These smoky BBQ pork sandwiches are tangy and tender!
- 2 garlic cloves, minced
- 1/4 cup packed light brown sugar
- 4 tsp. chili powder
- 1 tsp. ground coriander
- 1/2 tsp. cayenne pepper
- 1/2 tsp. freshly ground black pepper
- 6 lb. bone-in pork shoulder picnic roast, fat trimmed and cut into 1" pieces
- 2 yellow onions, thinly sliced
- 1 bottle lager beer
- 2 cups barbecue sauce
- 10 onion buns
- 10 slices smoked Gouda cheese, optional
- In small bowl, combine garlic, brown sugar, chili powder, coriander, cayenne and black pepper. Place pork and seasonings into slow-cooker bowl; stir to mix well. Add onions and pour in beer, making sure onions are submerged in liquid. Cover and cook on high 7-8 hours or until pork shreds easily.

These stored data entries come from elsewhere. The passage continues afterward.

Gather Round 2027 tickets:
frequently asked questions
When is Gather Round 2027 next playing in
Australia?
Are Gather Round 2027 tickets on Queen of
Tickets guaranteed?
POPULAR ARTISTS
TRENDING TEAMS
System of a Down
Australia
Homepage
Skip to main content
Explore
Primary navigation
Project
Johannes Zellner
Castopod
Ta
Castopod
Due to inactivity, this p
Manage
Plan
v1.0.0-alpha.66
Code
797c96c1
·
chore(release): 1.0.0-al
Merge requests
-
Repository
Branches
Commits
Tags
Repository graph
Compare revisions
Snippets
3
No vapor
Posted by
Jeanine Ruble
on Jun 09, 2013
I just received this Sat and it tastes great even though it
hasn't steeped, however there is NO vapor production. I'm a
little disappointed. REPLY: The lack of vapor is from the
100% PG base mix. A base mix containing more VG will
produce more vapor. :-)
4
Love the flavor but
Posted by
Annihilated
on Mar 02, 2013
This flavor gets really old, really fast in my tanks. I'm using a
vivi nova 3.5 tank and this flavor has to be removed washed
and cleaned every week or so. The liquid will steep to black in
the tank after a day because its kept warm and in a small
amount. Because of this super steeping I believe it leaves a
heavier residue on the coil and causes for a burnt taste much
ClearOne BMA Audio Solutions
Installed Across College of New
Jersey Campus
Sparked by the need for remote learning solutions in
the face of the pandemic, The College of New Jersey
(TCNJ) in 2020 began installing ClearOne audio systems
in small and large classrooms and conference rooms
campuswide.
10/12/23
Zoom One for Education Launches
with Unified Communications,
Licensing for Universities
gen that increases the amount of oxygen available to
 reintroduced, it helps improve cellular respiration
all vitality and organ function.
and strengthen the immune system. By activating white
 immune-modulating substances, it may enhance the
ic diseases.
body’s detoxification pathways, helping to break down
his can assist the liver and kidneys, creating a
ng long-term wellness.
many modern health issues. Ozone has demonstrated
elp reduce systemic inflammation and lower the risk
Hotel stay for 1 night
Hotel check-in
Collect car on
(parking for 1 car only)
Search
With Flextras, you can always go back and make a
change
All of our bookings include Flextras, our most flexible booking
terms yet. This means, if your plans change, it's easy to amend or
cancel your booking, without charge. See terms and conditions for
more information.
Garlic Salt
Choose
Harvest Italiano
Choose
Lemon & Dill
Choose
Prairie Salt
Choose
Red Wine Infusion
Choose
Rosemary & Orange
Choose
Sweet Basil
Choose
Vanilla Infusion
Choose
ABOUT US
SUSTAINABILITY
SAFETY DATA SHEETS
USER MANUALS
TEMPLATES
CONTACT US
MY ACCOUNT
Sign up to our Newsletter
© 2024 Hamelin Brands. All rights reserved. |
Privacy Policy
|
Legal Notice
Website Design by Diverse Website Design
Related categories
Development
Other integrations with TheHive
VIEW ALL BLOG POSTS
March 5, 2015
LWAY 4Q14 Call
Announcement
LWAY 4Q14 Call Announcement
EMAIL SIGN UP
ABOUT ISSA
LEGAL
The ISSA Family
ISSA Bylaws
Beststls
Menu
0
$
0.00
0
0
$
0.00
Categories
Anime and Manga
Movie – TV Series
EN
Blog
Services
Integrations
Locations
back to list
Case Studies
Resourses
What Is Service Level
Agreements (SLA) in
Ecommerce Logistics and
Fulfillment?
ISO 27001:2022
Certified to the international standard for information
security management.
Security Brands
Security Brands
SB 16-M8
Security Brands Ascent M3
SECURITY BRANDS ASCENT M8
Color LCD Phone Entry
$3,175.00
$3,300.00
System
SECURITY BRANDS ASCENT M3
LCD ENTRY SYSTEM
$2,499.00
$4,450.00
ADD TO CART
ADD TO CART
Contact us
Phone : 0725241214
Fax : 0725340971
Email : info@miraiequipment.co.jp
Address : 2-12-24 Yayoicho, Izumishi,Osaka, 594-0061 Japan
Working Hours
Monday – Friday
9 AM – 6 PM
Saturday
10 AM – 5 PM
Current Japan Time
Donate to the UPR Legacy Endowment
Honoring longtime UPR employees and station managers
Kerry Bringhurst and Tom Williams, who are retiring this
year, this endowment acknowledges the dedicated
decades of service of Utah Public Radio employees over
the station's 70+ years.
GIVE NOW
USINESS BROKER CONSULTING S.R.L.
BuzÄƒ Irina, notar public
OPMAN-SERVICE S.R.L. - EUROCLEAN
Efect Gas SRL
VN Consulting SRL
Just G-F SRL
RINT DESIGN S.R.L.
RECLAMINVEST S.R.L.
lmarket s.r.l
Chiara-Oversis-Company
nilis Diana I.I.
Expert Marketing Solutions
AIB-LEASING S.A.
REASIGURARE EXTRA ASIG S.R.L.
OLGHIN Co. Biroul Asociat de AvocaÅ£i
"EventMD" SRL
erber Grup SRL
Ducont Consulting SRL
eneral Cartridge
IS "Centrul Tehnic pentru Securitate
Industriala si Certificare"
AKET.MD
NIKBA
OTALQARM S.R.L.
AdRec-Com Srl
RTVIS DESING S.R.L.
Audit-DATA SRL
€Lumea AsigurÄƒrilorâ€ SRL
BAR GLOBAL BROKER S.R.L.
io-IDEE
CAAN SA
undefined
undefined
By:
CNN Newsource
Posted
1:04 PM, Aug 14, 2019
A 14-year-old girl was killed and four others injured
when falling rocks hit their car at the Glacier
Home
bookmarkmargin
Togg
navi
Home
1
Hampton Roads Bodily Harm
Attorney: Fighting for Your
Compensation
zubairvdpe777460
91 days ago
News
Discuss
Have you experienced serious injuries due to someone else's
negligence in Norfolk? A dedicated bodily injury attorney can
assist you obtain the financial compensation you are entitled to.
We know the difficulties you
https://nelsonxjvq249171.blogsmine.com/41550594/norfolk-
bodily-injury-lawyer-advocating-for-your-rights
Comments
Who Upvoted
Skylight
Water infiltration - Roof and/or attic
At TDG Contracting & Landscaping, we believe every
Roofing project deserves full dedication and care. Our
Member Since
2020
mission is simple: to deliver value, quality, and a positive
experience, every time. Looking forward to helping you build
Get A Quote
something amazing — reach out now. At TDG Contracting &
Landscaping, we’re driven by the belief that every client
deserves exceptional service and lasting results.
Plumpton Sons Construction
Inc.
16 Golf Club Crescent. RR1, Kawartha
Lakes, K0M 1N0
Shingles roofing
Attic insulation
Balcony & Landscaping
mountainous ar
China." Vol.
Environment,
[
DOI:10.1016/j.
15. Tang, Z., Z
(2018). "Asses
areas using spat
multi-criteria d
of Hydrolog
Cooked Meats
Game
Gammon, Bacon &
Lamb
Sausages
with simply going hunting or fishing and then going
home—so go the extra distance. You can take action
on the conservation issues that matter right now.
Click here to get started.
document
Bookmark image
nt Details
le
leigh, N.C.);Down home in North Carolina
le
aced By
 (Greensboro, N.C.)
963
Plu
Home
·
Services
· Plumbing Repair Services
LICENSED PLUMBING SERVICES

- Transfer pork to large bowl. With slotted spoon, remove onions to bowl with pork. With 2 forks, shred pork. Remove and discard all but 1/2 cup liquid remaining in slow-cooker bowl. Return pork and onions to slow cooker; stir in barbecue sauce. Cover and cook on high 30 minutes. Serve on onion buns with cheese, if desired.
465 CALORIES Per Serving
SATURATED FAT: 9G
Actual nutritional values may vary depending on specific ingredients used and/or modifications to the recipe.